Incremental deployment: minimize time-to-market
Since agile processes deliver working software at the end of each iteration (typically around 1-4 weeks) and requirements are prioritized by business value, the organization might choose to release a version of the product as soon as a Minimum Marketable Feature (MMF) has been completed. This way the organization may start to perceive real benefits from the new product far before the development is completed.
Adapt to change
Agile processes are designed to accept and respond to business changes, such as actions done by competing organizations. By means of the dramatic reduction in the feedback cycle length, it possible to incorporate internal customers (i.e. product management; marketing and sales; etc.) and end users feedback into the development plan rapidly and without significant change in cost. Having an agile software development process in place usually represents a strong competitive advantage with respect to other companies using more traditional development methods.
Building quality in
The key of an incremental deployment strategy is to build an automated regression test harness and the discipline to follow best engineering practices such as: continuous integration; test driven development; code refactoring; coding standards; evolutionary design among others.

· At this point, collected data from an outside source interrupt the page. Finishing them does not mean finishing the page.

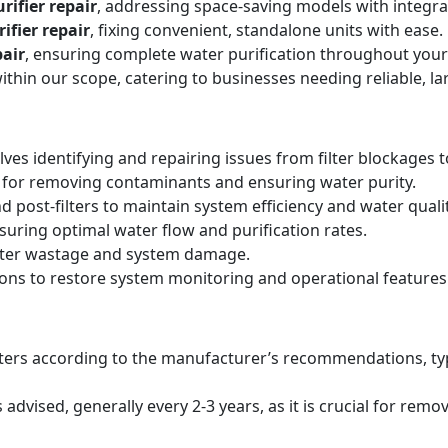
rifier repair
, addressing space-saving models with integr
ifier repair
, fixing convenient, standalone units with ease.
air
, ensuring complete water purification throughout your
within our scope, catering to businesses needing reliable, la
lves identifying and repairing issues from filter blockages 
 for removing contaminants and ensuring water purity.
d post-filters to maintain system efficiency and water qualit
suring optimal water flow and purification rates.
ater wastage and system damage.
ions to restore system monitoring and operational features
filters according to the manufacturer’s recommendations, ty
ised, generally every 2-3 years, as it is crucial for remo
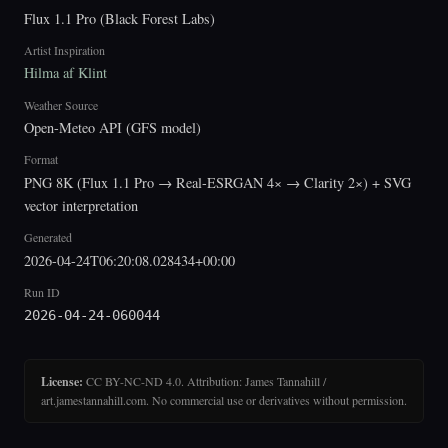
Flux 1.1 Pro (Black Forest Labs)
Artist Inspiration
Hilma af Klint
Weather Source
Open-Meteo API (GFS model)
Format
PNG 8K (Flux 1.1 Pro → Real-ESRGAN 4× → Clarity 2×) + SVG
vector interpretation
Generated
2026-04-24T06:20:08.028434+00:00
Run ID
2026-04-24-060044
License:
CC BY-NC-ND 4.0. Attribution: James Tannahill /
art.jamestannahill.com. No commercial use or derivatives without permission.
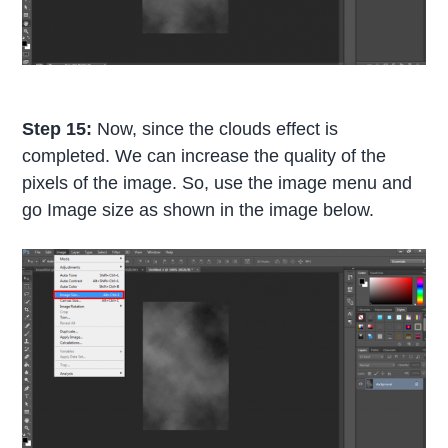
Step 15:
Now, since the clouds effect is
completed. We can increase the quality of the
pixels of the image. So, use the image menu and
go Image size as shown in the image below.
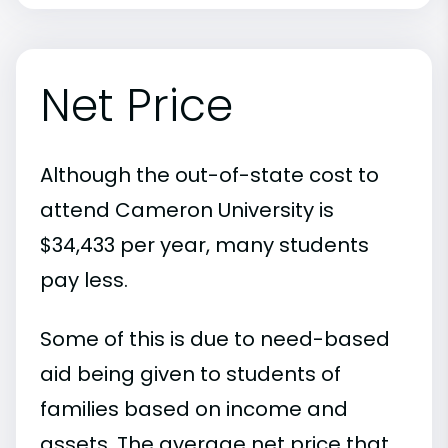
Net Price
Although the out-of-state cost to
attend Cameron University is
$34,433 per year, many students
pay less.
Some of this is due to need-based
aid being given to students of
families based on income and
assets. The average net price that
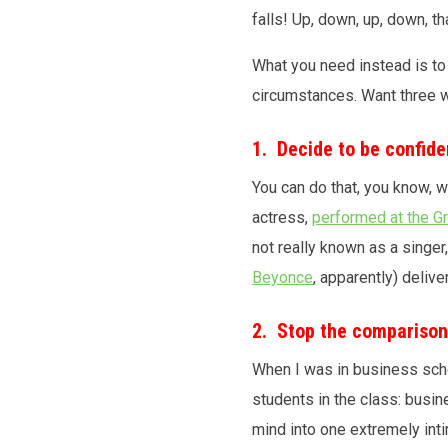
falls! Up, down, up, down, t
What you need instead is to 
circumstances. Want three w
1. Decide to be confide
You can do that, you know, 
actress,
performed at the 
not really known as a singer
Beyonce
, apparently) deliv
2. Stop the compariso
When I was in business sch
students in the class: busin
mind into one extremely inti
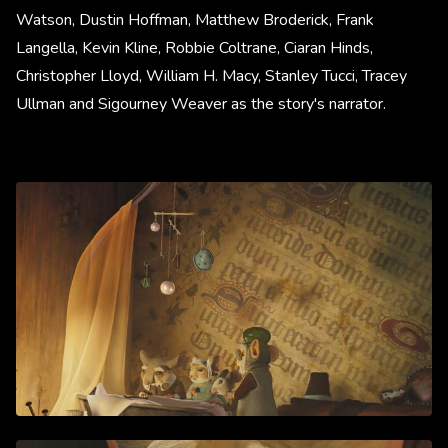
Watson, Dustin Hoffman, Matthew Broderick, Frank
Langella, Kevin Kline, Robbie Coltrane, Ciaran Hinds,
Christopher Lloyd, William H. Macy, Stanley Tucci, Tracey
Ullman and Sigourney Weaver as the story's narrator.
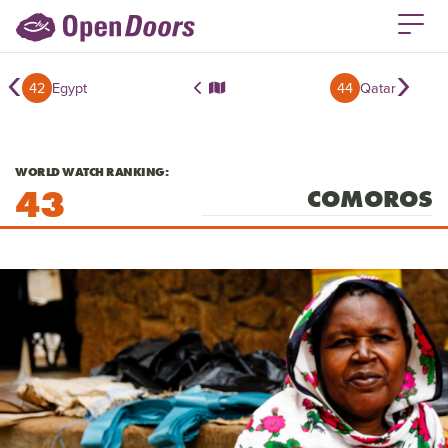
‹
›
42
Egypt
44
Qatar
WORLD WATCH RANKING:
43
COMOROS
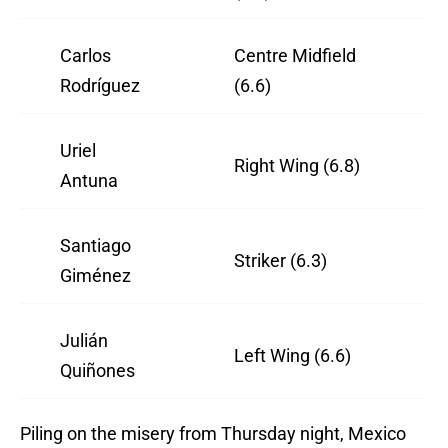
Carlos
Centre Midfield
Rodríguez
(6.6)
Uriel
Right Wing (6.8)
Antuna
Santiago
Striker (6.3)
Giménez
Julián
Left Wing (6.6)
Quiñones
Piling on the misery from Thursday night, Mexico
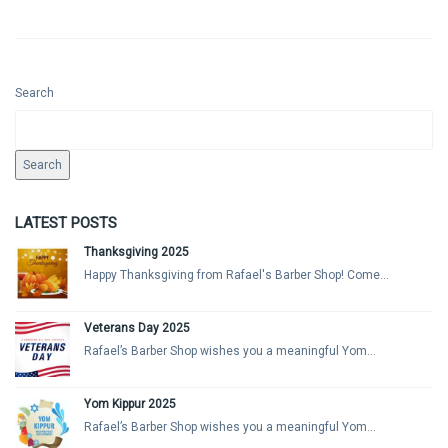
Search
Search
LATEST POSTS
Thanksgiving 2025
Happy Thanksgiving from Rafael's Barber Shop! Come...
Veterans Day 2025
Rafael’s Barber Shop wishes you a meaningful Yom...
Yom Kippur 2025
Rafael’s Barber Shop wishes you a meaningful Yom...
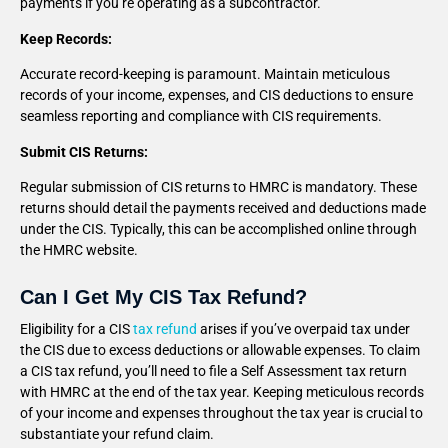
payments if you’re operating as a subcontractor.
Keep Records:
Accurate record-keeping is paramount. Maintain meticulous
records of your income, expenses, and CIS deductions to ensure
seamless reporting and compliance with CIS requirements.
Submit CIS Returns:
Regular submission of CIS returns to HMRC is mandatory. These
returns should detail the payments received and deductions made
under the CIS. Typically, this can be accomplished online through
the HMRC website.
Can I Get My CIS Tax Refund?
Eligibility for a CIS
tax refund
arises if you’ve overpaid tax under
the CIS due to excess deductions or allowable expenses. To claim
a CIS tax refund, you’ll need to file a Self Assessment tax return
with HMRC at the end of the tax year. Keeping meticulous records
of your income and expenses throughout the tax year is crucial to
substantiate your refund claim.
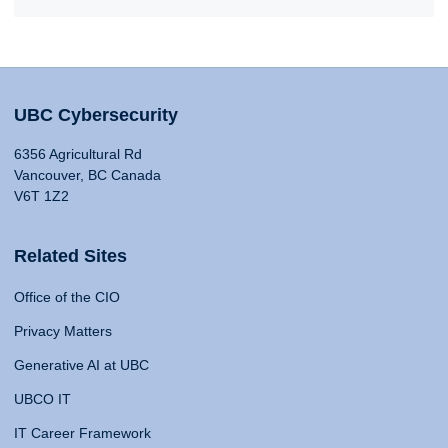
UBC Cybersecurity
6356 Agricultural Rd
Vancouver, BC Canada
V6T 1Z2
Related Sites
Office of the CIO
Privacy Matters
Generative AI at UBC
UBCO IT
IT Career Framework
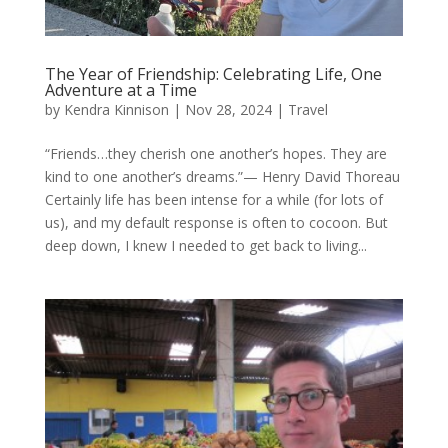
The Year of Friendship: Celebrating Life, One
Adventure at a Time
by
Kendra Kinnison
|
Nov 28, 2024
|
Travel
“Friends…they cherish one another’s hopes. They are
kind to one another’s dreams.”— Henry David Thoreau
Certainly life has been intense for a while (for lots of
us), and my default response is often to cocoon. But
deep down, I knew I needed to get back to living...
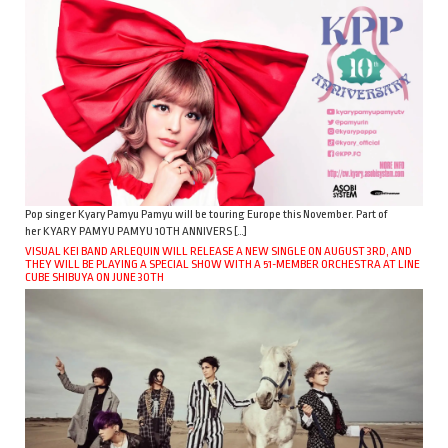
Pop singer Kyary Pamyu Pamyu will be touring Europe this November. Part of
her KYARY PAMYU PAMYU 10TH ANNIVERS […]
VISUAL KEI BAND ARLEQUIN WILL RELEASE A NEW SINGLE ON AUGUST 3RD, AND
THEY WILL BE PLAYING A SPECIAL SHOW WITH A 51-MEMBER ORCHESTRA AT LINE
CUBE SHIBUYA ON JUNE 30TH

Through the use of these practices the team is able to produce better code, easier to maintain and with less defects. On the other side, permanent collaboration with business representatives helps the team to deliver software that is aligned to the business needs.
Agile is a lightweight development process based in a just in time strategy. By eliminating extra processes and extra inventory, the product is developed faster and the cost of adapt to change is minimized. Through a continuous improvement process, the team is encourage to constantly evaluate and adapt the process and the product in order to maximize the value delivered to the customer.